→ **YOUR ASSIGNMENT**
An acceptable response holds only the line containing "緒。你們已經在談離婚了，你覺得對方會相信你說的「這" and every line after it to the end of the records, each reproduced exactly.
....
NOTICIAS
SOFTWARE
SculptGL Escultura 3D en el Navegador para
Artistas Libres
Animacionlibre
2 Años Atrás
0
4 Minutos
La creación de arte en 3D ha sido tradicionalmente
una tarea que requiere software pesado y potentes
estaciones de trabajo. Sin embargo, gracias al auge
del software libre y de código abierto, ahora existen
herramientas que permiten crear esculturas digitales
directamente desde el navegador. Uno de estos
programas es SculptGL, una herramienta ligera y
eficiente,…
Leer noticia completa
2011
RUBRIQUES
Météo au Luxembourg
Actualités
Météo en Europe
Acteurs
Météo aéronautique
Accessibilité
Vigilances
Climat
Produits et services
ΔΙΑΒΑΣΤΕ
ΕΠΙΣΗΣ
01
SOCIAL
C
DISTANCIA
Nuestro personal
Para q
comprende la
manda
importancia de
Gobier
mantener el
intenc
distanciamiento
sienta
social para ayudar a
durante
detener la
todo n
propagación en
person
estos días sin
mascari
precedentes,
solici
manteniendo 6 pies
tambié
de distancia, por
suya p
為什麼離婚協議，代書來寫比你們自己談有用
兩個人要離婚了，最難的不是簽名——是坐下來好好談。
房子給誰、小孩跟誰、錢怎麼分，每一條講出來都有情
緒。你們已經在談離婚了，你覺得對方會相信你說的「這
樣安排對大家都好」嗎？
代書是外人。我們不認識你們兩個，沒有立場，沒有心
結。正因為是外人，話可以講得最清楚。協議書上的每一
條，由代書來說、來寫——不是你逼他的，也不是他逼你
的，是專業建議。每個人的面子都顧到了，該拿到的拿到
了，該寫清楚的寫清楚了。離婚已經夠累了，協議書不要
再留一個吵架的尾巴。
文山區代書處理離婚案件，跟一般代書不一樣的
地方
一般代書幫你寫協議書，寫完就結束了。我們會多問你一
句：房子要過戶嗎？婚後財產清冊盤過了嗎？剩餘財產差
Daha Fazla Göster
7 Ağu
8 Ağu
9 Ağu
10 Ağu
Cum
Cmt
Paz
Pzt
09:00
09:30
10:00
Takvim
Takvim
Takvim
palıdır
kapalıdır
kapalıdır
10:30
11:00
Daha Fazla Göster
....
→ **THE ANSWER**
緒。你們已經在談離婚了，你覺得對方會相信你說的「這
樣安排對大家都好」嗎？
代書是外人。我們不認識你們兩個，沒有立場，沒有心
結。正因為是外人，話可以講得最清楚。協議書上的每一
條，由代書來說、來寫——不是你逼他的，也不是他逼你
的，是專業建議。每個人的面子都顧到了，該拿到的拿到
了，該寫清楚的寫清楚了。離婚已經夠累了，協議書不要
再留一個吵架的尾巴。
文山區代書處理離婚案件，跟一般代書不一樣的
地方
一般代書幫你寫協議書，寫完就結束了。我們會多問你一
句：房子要過戶嗎？婚後財產清冊盤過了嗎？剩餘財產差
Daha Fazla Göster
7 Ağu
8 Ağu
9 Ağu
10 Ağu
Cum
Cmt
Paz
Pzt
09:00
09:30
10:00
Takvim
Takvim
Takvim
palıdır
kapalıdır
kapalıdır
10:30
11:00
Daha Fazla Göster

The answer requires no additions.